Nos sources habituelles sont les barbouzes dont le regard est extérieur et faussé, celui du bien examinant le mal. Bourgeot ne cherche pas à combattre mais à comprendre , ce qui est beaucoup plus efficace.
Le résultat mérite notre attention. Ne cherchez pas ici la partie repoussante du discours de Koufa, sa vision répugnante des femmes, la mort comme horizon.
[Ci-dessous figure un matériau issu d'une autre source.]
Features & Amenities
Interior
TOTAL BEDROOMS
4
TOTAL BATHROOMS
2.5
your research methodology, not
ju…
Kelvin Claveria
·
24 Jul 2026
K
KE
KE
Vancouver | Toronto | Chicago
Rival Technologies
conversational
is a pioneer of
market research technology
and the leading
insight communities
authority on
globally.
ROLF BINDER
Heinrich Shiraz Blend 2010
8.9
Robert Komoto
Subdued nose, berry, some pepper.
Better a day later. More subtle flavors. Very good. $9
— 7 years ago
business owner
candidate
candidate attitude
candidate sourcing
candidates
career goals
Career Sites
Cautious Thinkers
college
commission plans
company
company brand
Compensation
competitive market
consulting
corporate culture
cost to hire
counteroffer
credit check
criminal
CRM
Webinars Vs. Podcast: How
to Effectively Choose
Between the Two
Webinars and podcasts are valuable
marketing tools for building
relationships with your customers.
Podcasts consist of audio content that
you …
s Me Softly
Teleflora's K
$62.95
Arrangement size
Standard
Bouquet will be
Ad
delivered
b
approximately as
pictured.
Lecteurs et lectrices n'ont pas besoin de ces informations, c'est la partie la plus connue et probablement la seule, de l'islamisme radical.
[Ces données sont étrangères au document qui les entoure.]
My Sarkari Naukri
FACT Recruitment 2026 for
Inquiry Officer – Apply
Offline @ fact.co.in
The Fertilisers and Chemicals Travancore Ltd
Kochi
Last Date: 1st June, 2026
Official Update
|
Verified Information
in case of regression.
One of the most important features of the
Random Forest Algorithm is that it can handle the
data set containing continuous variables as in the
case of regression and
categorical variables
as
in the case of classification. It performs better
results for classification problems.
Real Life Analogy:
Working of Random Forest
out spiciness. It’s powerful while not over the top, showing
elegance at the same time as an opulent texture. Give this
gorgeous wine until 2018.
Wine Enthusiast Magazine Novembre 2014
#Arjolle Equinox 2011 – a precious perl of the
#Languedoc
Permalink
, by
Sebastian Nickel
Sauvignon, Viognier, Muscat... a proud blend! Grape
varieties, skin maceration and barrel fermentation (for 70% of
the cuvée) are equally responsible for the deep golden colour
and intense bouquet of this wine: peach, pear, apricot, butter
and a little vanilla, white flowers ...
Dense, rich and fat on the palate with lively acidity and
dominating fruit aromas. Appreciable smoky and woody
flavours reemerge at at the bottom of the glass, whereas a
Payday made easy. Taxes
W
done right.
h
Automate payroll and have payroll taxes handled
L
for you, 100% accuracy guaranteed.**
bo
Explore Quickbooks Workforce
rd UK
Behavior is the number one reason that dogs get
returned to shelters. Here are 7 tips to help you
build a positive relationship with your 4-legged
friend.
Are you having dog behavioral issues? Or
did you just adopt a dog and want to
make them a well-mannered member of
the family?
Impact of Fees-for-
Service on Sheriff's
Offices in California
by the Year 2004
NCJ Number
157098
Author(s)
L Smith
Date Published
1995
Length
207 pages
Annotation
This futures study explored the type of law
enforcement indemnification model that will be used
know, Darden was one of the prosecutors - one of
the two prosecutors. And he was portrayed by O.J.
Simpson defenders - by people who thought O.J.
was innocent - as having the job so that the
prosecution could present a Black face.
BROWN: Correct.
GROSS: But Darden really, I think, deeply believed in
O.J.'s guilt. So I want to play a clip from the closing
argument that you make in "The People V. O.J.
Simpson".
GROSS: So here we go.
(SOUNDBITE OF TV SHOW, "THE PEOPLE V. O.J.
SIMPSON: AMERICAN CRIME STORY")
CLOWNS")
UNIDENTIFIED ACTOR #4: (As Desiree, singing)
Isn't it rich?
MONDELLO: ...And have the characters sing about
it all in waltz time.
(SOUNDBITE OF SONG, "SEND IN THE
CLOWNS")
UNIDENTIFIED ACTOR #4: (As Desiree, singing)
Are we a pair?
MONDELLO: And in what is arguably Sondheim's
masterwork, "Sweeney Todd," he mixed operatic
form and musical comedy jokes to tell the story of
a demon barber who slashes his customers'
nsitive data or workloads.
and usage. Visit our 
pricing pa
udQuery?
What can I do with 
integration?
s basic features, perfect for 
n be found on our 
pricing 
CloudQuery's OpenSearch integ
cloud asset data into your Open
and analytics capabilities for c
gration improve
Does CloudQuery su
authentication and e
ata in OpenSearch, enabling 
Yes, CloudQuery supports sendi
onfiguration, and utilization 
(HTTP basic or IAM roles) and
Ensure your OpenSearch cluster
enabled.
C'est l'explication de son succès qui devrait attirer notre attention.
Le recrutement ne se fait pas à partir de l'Islam
Une expression nous a frappé. Ce n'est pas le Coran qui attire mais l'ignorance de ses fondements et les adhésions idéologiques sont extrêmement rares. La misère et le besoin de reconnaissance sociale (que la kalachnikov parait donner), la recherche d'un soutien pour éviter à la famille de voir ses biens détruits, des problèmes de parcours des nomades, des rancœurs familiales, des injustices et exactions subies de la part du gouvernement ou de Barkhane, l'appât du gain des trafics de drogue sont les véritables motifs, extraordinairement variés.
Le discours de Koufa prouve qu'il l'a parfaitement compris
Les précieuses cassettes contiennent un discours anti impérialiste (contre la France, la Minusma et le gouvernement à leur solde, la prise en compte des revendications des nomades peuls et touaregs, un refus de l'usure et du capitalisme, très efficace auprès des jeunes.
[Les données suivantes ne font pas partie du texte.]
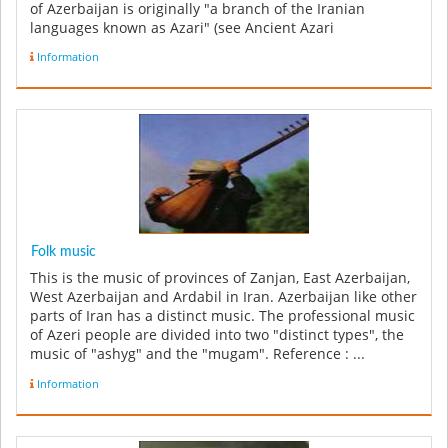
of Azerbaijan is originally "a branch of the Iranian
languages known as Azari" (see Ancient Azari
Language).However ...
Information
Folk music
This is the music of provinces of Zanjan, East Azerbaijan,
West Azerbaijan and Ardabil in Iran. Azerbaijan like other
parts of Iran has a distinct music. The professional music
of Azeri people are divided into two "distinct types", the
music of "ashyg" and the "mugam". Reference : ...
Information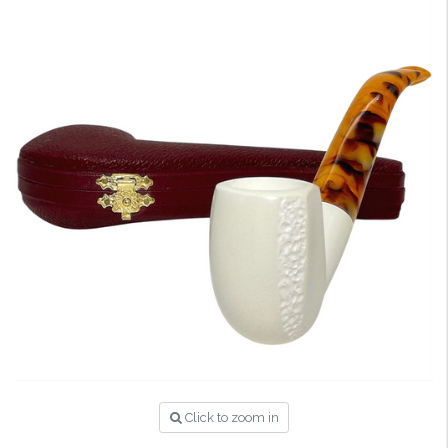
Click to zoom in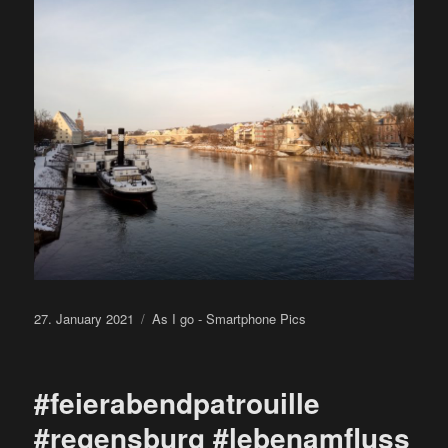
Posted
Categories
27. January 2021
As I go - Smartphone Pics
on
#feierabendpatrouille
#regensburg #lebenamfluss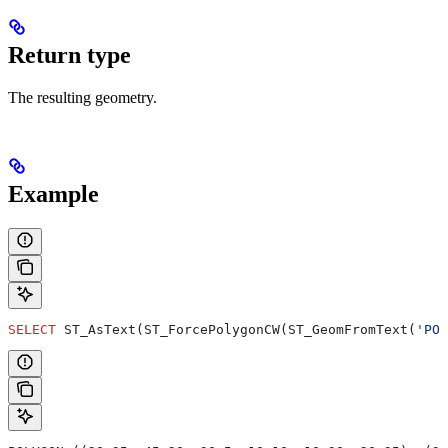
Return type
The resulting geometry.
Example
SELECT
 ST_AsText(ST_ForcePolygonCW(ST_GeomFromText(
'POL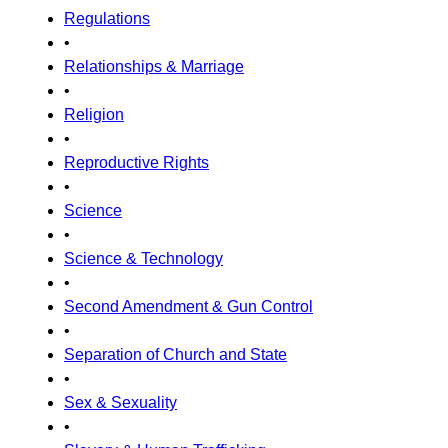
Regulations
•
Relationships & Marriage
•
Religion
•
Reproductive Rights
•
Science
•
Science & Technology
•
Second Amendment & Gun Control
•
Separation of Church and State
•
Sex & Sexuality
•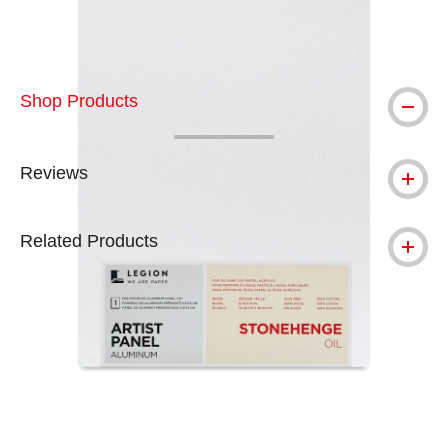
Shop Products
Reviews
Related Products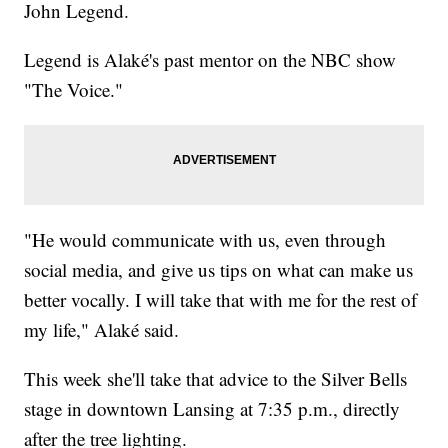
John Legend.
Legend is Alaké's past mentor on the NBC show
"The Voice."
"He would communicate with us, even through
social media, and give us tips on what can make us
better vocally. I will take that with me for the rest of
my life," Alaké said.
This week she'll take that advice to the Silver Bells
stage in downtown Lansing at 7:35 p.m., directly
after the tree lighting.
Barkhane se révèle une aide fantastique pour Koufa
L'usage de la force, la protection des corrompus, les bavures inévitables, le pillage du pays par les multinationales sont de formidables atouts pour le recrutement. Une fois recruté le jeune intègre par une "formation intense" l'Islam de Koufa qui n'est pas celui des marabouts, mais au départ c'est de toute autre chose qu'il était question.
La stratégie de combat est parfaitement assimilée
La moto est plus utile que le char d'assaut et les armes très lourdes que "l'armée" de Koufa ne possède pas. La mobilité et la fluidité (les groupes ne restent jamais au même endroit et leur composition fluctue) rend inefficace la délation.
Bourgeot ne tire aucune conclusion politique , ce n'est pas l'objet d'une étude du CNRS. Mais il nous arme pour le faire. L'antique stratégie de la françafrique revient comme un boomerang. Elle est devenu l'outil du rejet de la France. Nous français bien sûr n'y sommes pour rien , du moins ceux qui ne votent pas pour les donneurs d'ordre. Fabriquant des martyrs elle coupe une tête et en fait pousser dix.
Il n'y a qu'un chemin pour éradiquer le djihadisme, le développement économique des pays africains sortis du néo colonialisme. S'imaginer une minute que Macron peut l'accepter , c'est ne rien comprendre à notre monde.